Rorate Caeli

Cardinals Ouellet and Scola: More opposition to the revisionism of Cardinal Kasper

Luca Giordano
The Marriage of the Virgin
Musée du Louvre

In the latest issue of Communio, the theological journal founded by Joseph Ratzinger, Hans Urs von Balthasar and Henri de Lubac, two Cardinals of the Church, whose theological credentials are well-known, directly counter the position of Cardinal Kasper with respect to Catholic teaching on marriage and pastoral practice dealing with the question of reception of Holy Communion by those divorced and remarried.  Both articles can be downloaded from the Communio site.  Ouellet and Scola join the strong chorus of support for the Church’s traditional teaching on Marriage and her pastoral practice, among which we can cite as fine examples the Dominican theologians’ response in Nova et Vetera and the collection of essays, Remaining in the Truth of Christ, about to be published by Ignatius Press.

Cardinal Scola speaks to the intrinsic relationship between the Eucharist and matrimonial consent, which he claims “still remains too extrinsic”.

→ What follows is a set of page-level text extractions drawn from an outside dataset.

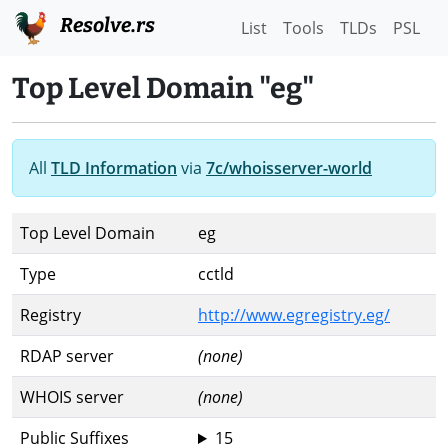
Resolve.rs
List
Tools
TLDs
PSL
Top Level Domain "eg"
All
TLD Information
via
7c/whoisserver-world
Top Level Domain
eg
Type
cctld
Registry
http://www.egregistry.eg/
RDAP server
(none)
WHOIS server
(none)
Public Suffixes
15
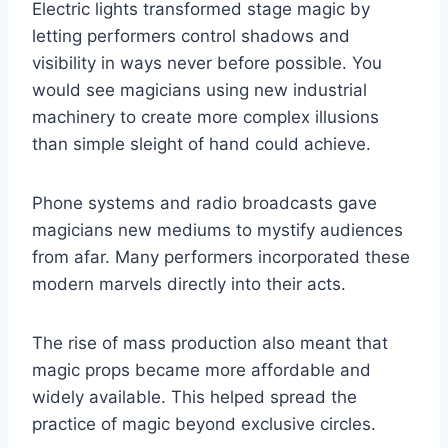
Electric lights transformed stage magic by
letting performers control shadows and
visibility in ways never before possible. You
would see magicians using new industrial
machinery to create more complex illusions
than simple sleight of hand could achieve.
Phone systems and radio broadcasts gave
magicians new mediums to mystify audiences
from afar. Many performers incorporated these
modern marvels directly into their acts.
The rise of mass production also meant that
magic props became more affordable and
widely available. This helped spread the
practice of magic beyond exclusive circles.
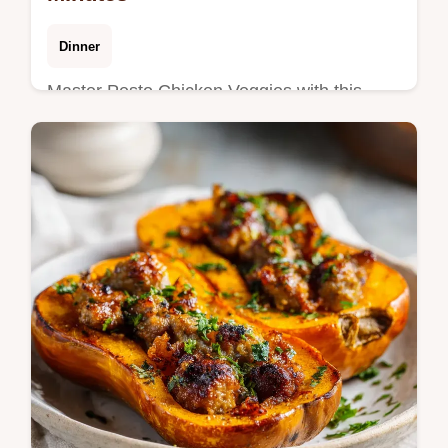
Dinner
Master Pesto Chicken Veggies with this
sheet pan pesto chicken and veggies guide.
Includes a step-by-step timing guide. Ready
in 30 minutes for dinner.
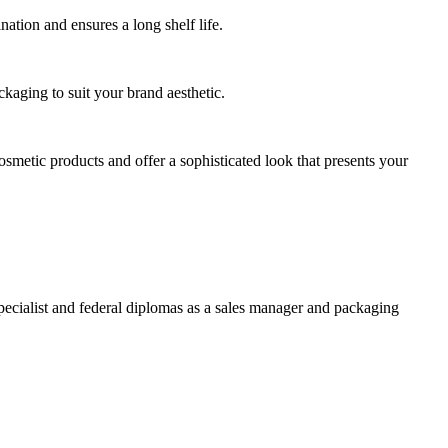
ation and ensures a long shelf life.
ckaging to suit your brand aesthetic.
osmetic products and offer a sophisticated look that presents your
specialist and federal diplomas as a sales manager and packaging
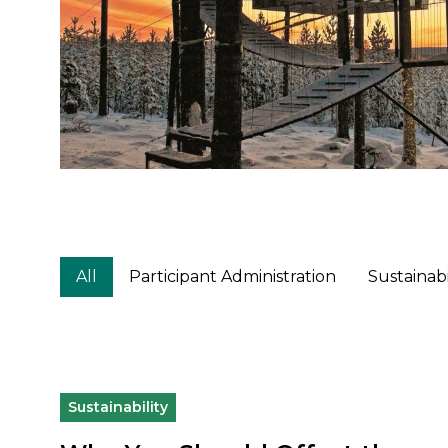
All
Participant Administration
Sustainabi
Sustainability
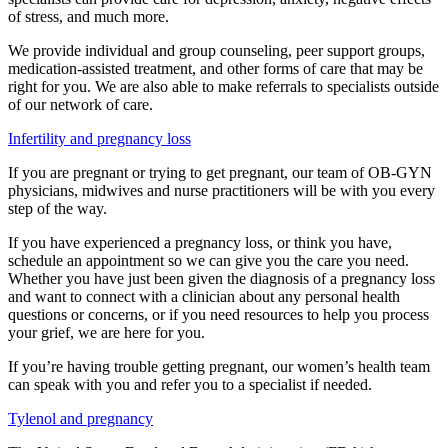
of stress, and much more.
We provide individual and group counseling, peer support groups,
medication-assisted treatment, and other forms of care that may be
right for you. We are also able to make referrals to specialists outside
of our network of care.
Infertility and pregnancy loss
If you are pregnant or trying to get pregnant, our team of OB-GYN
physicians, midwives and nurse practitioners will be with you every
step of the way.
If you have experienced a pregnancy loss, or think you have,
schedule an appointment so we can give you the care you need.
Whether you have just been given the diagnosis of a pregnancy loss
and want to connect with a clinician about any personal health
questions or concerns, or if you need resources to help you process
your grief, we are here for you.
If you’re having trouble getting pregnant, our women’s health team
can speak with you and refer you to a specialist if needed.
Tylenol and pregnancy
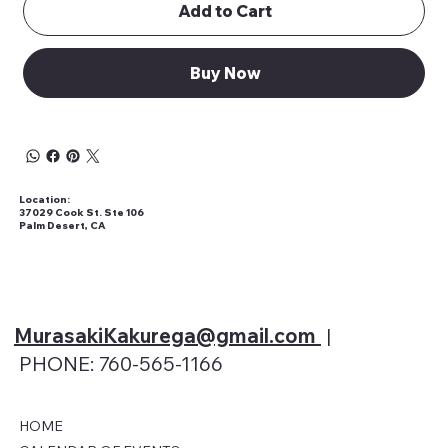
Add to Cart
Buy Now
Location:
37029 Cook St. Ste 106
Palm Desert, CA
MurasakiKakurega@gmail
.com
|
PHONE: 760-565-1166
HOME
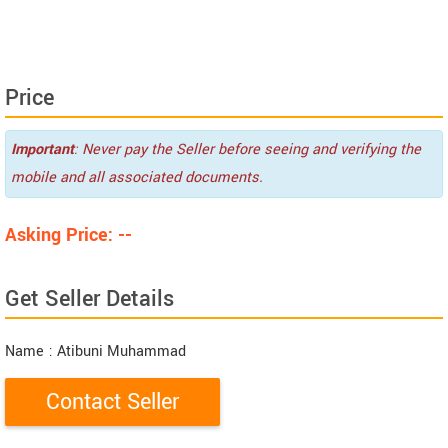
Price
Important
: Never pay the Seller before seeing and verifying the
mobile and all associated documents.
Asking Price: --
Get Seller Details
Name
: Atibuni Muhammad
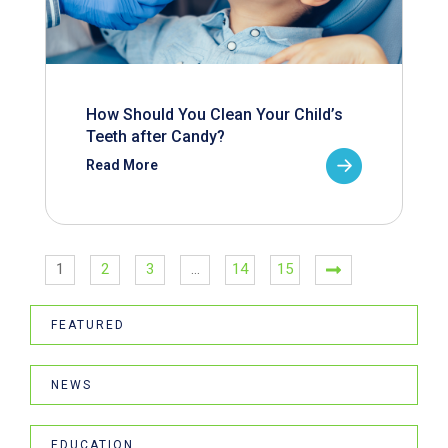
How Should You Clean Your Child’s
Teeth after Candy?
Read More
1
2
3
…
14
15
FEATURED
NEWS
EDUCATION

I do not mean that the value of the Eucharist is obliterated, but it runs the risk of being demoted to the role of an occasion to express a generic blessing of the spouses by God.  The Eucharistic sacrifice is, rather, the definitive condition within which matrimonial consent is given. It allows the spouses to decide to accept the call of Christ the Bridegroom as the origin of their decision. 
Scola goes on to then examine the Church’s practice of not allowing those divorced and remarried to receive Holy Communion in the light of this intrinsic relationship between the Eucharist and the marriage vows.  He clearly shows how this practice is neither arbitrary nor un-pastoral but is a real and necessary consequence of the relationship between the Eucharist and marital consent.

Yet what is involved here is not an arbitrary action of the Church’s Magisterium, but rather an awareness of the inseparable bond uniting the Eucharist and marriage. In light of this intrinsic relation, it must be said that what impedes access to sacramental Reconciliation and the Eucharist is not a single sin, which can always be forgiven when the person repents and asks God for pardon.  What makes access to these sacraments impossible is, rather the state (condition of life) in which those who have established a new bond find themselves—a state which in itself contradicts what is signified by the bond between the Eucharist and marriage.  This condition is one that needs to be changed in order to be able to correspond to what is effected in these two sacraments.

Cardinal Ouellet affirms the sacramentality of marriage and its indissolubility in terms of the presence of Christ within the Sacrament of Marriage.

What really happens in this exchange of gifts that is sacramental marriage?  The Church offers to Christ the baptized couple in their act of mutual self-giving in faith.  Christ, the Bridegroom of the Church, responds with a nuptial gift, a charism of the Holy Spirit (1 Cor. 7:7), which seals this union with an indissoluble seal that is nothing other than the presence of the absolute and irreversible Love of the divine Bridegroom….I am not speaking here of an “ideal” offered to the spouses in order to motivate their faithful and fruitful love.  I am speaking of the couple’s belonging to Christ as a body belongs to the head, as the spouses belong to each other.

Cardinal Ouellet warns against the idea that the Church’s mission is to manage and apply mercy in whatever way she sees fit.
The Church’s mission is to bear witness to this event (Christ’s Paschal Mystery) by proclaiming the kerygma and administering the sacraments.  She does not, however, have an exclusive and exhaustive “management” of mercy…What is at stake is the truth of Christ’s witness.  The divorced remarried person’s new situation does not permit him authentically to express this witness because his new union is in contradiction with the love of Christ, who was faithful to death.  It is not a lack of mercy on the part of the Church if she does not authorize sacramental absolution and Eucharistic Communion, even after an authentic conversion of the divorced and remarried person.  What is at stake is Christ’s fidelity to his own witness, which the Church does not feel free to modify lest she betray the truth that is the foundation of the indissolubility of marriage….The new openings for a pastoral approach based on mercy must take their place within the continuity of the Church’s doctrinal tradition, which is itself an expression of divine mercy.